To survive an infection, the body must endure damage from both the pathogen and the immune response to it, a phenomenon called damage tolerance1,2. However, the concept of damage tolerance is not restricted to infections, and can be applied to other diseases as well. The severity of autoimmune disease, for example, depends not only on the magnitude of immune response, but also on the susceptibility of target tissues to the damage caused by that response. The commensal microbiota are becoming increasingly recognized as a determinant of disease severity; therefore, the question arises as to whether the microbiota can determine how much damage we can tolerate. Our central hypothesis is that the microbiota communicate with pathogens, with the immune system and with cellular tolerance and repair mechanisms by means of soluble secreted small molecules, which orchestrate disease susceptibility and severity.

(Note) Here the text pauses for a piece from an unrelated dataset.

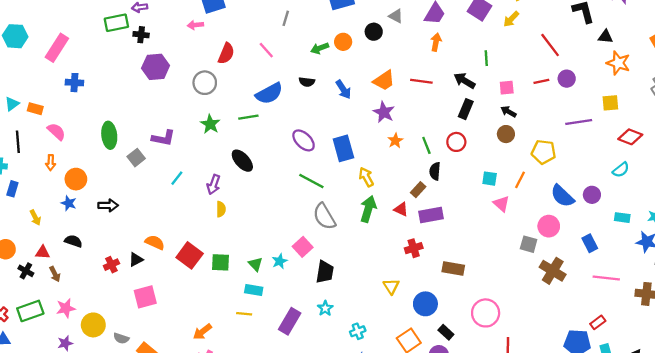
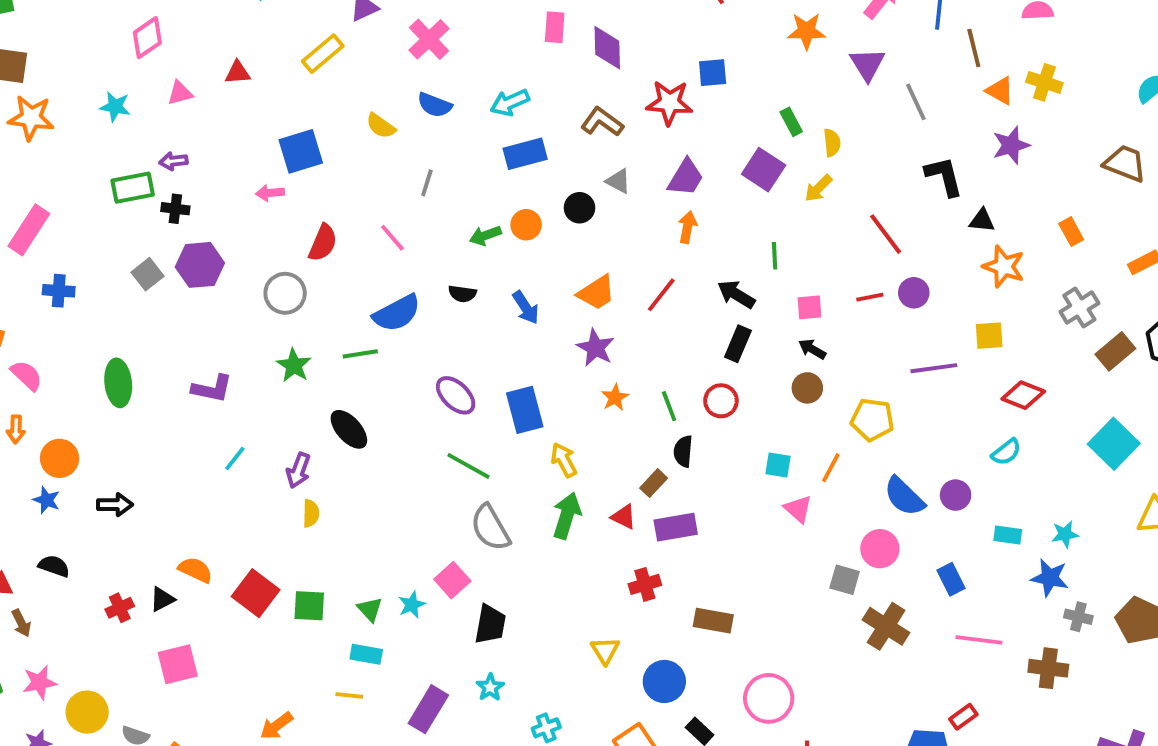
red line: (421, 81) -> (661, 295), turned -60
gray square: (136, 158) -> (148, 274), moved

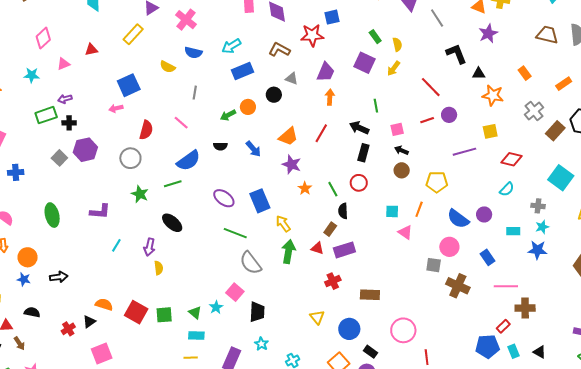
gray cross: (1078, 617) -> (538, 206), moved
brown cross: (1048, 668) -> (525, 308), moved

Using the nematode Caenorhabditis elegans as a biosensor, we identified indole and several metabolic derivatives as factors secreted by many bacteria, including the commensal microbiota, which may serve this function. We found that brief exposure to indoles activates a signaling pathway in C. elegans that is associated with innate immunity and longevity. Once activated, the animals enter a dauer-like state in which they become resistant to a variety of stressors, a process we term conditioning3. Interestingly, conditioning is evident in mammals as well: exposure to low levels of LPS or even radiation induces a stress response that protects animals from a subsequent exposure to high doses of the stressor that would otherwise prove lethal4. In this proposal, we test the hypothesis that the microbiota acting via indoles, can induce a protective state in organisms as diverse as C. elegans and mammals, using conserved signaling pathways. Conditioning pathways activated by indoles appear to protect the integrity of the intestinal epithelial barrier, and have conserved homologues in Drosophila and mammals. Preliminary data suggest that indoles act via similar pathways to regulate the sensitivity of fly and mammalian intestinal epithelia to damage induced by pathogens, by radiation, or by autoimmune responses (Graft vs. host disease (GvHD)).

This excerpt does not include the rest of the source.